Cada día le parecía de ochenta horas fabulosas, llenas de sentido, tanto veían, tanto caminaban, tanto reían, tanto se acompañaban.

 

Porque nunca estás solo en el camino, tienes que ir con cuidado y ganas, previsto y predispuesto para  que te ocurra lo que no tienes pensado, pero tienes que ir, seguir, ayudar, ser ayudado. Aprendes a hacer mucho aunque dispongas de poco. A sentirte dichoso de ver, oler, sentir.

A valorar y valorarse,

A asombrarte a ti mismo, cuando al despegar piel junto con tus medias crees que no volverás a poder caminar al día siguiente y sin embargo con los apósitos, los cuidados necesarios y una fuerza que ignoras que tienes, al día siguiente te levantas, andas y disfrutas hasta de la lluvia inclemente.  

Porque el camino que haces, te hace.  

Escribió, una noche que estaba especialmente cansada,  en la contratapa de su guía.

 

Llevaban nueve días de marcha cuando llegaron a Monte do Gozo, fueron a ver las gigantescas estatuas de los peregrinos desde las que se distinguen en el horizonte las cúpulas de Santiago. Allí parada lloró, le pediría perdón a su hermana por siempre desear todo lo que ella tenía.
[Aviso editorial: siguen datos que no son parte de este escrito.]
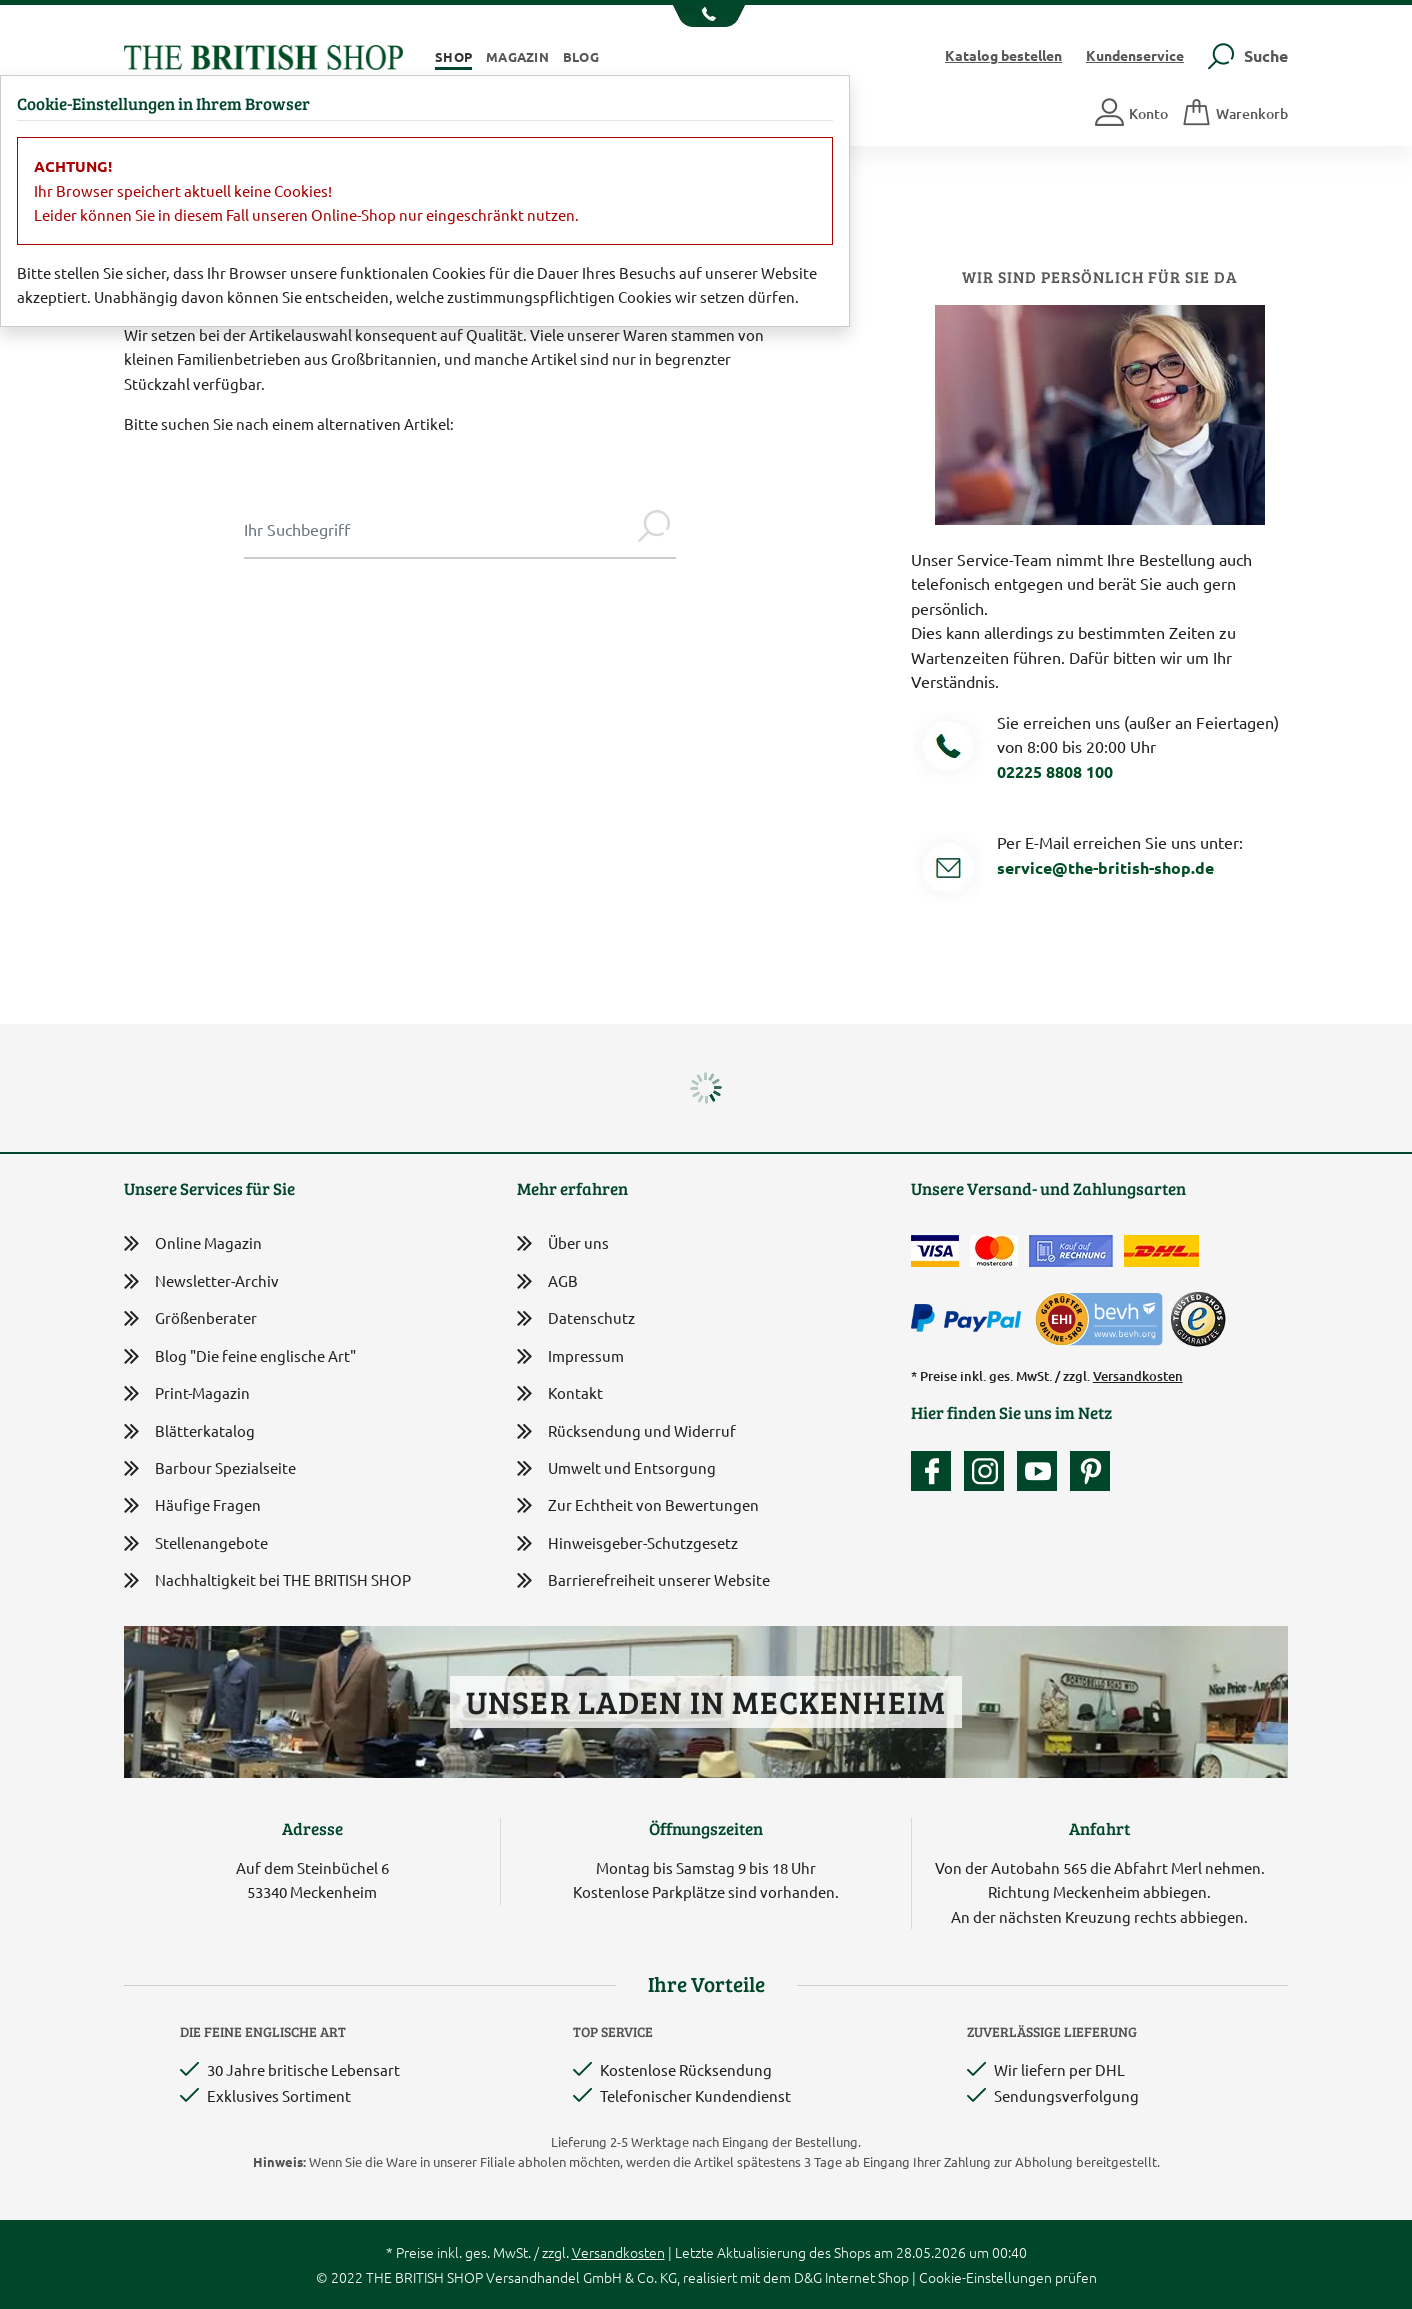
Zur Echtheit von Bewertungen (638, 1506)
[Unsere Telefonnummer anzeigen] (706, 16)
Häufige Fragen (192, 1505)
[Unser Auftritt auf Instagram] (989, 1471)
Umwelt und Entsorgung (616, 1469)
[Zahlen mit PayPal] (971, 1319)
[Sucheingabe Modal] (438, 529)
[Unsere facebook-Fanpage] (936, 1471)
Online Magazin (193, 1243)
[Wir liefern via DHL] (1161, 1251)
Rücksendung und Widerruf (626, 1432)
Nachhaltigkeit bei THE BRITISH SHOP (267, 1580)
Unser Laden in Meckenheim (705, 1701)
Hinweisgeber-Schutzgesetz (627, 1544)
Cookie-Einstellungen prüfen (1008, 2277)
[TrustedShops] (1198, 1319)
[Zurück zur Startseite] (263, 54)
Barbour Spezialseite (210, 1468)
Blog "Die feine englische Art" (240, 1356)
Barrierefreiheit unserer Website (643, 1581)
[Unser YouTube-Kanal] (1042, 1471)
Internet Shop (867, 2277)
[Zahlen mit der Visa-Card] (935, 1251)
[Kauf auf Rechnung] (1071, 1251)
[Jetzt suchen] (654, 529)
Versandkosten (1138, 1376)
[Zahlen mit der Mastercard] (994, 1251)
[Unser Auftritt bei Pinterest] (1090, 1471)
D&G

En realidad lloraban todos. Estaban a nada de conseguirlo y las cúpulas les contaban del esfuerzo, de lo visto y lo vivido, de sus pasos acertados y de las veces que cayeron.

Las cúpulas lejanas hablan de todos, de nosotros, de los que vinieron antes y los que vendrán después.  

 

Tras un glorioso día de marcha llegaron a Santiago, Todo era logro, respeto, júbilo, entraron por El Pórtico de la Gloria, besaron el Santo, se sintieron limpios y bendecidos al ver el botafumeiro columpiarse magnífico, obtuvieron la Compostela sin importarles si lo habían hecho por fe o curiosidad.

Ya casi no le quedaba espacio en las contratapas de su guía.

 

Lo hicimos porque estamos vivos y somos personas que intentan, aciertan y se equivocan, porque todos tenemos un camino en el que enseñar perdonar y aprender.

 

Estaban chocando las birras cuando Iker, el hijo de Luis al ver a su padre pensativo le preguntó a voz en cuello

— ¿Y tú por qué estás tan callado, en qué piensas?

Luis mirando a los ojos de todos y cada uno, deteniéndose en los de Iker les pregunta

— ¿Y si seguimos a Finisterre?

Todos brindaron asintiendo. Entonces Marina, con una amplia sonrisa, su cerveza en alto, brindando por la vida y el fin del mundo,  agregó.

— Bueno, pero antes, tengo que avisar a mi familia y comprar una libreta.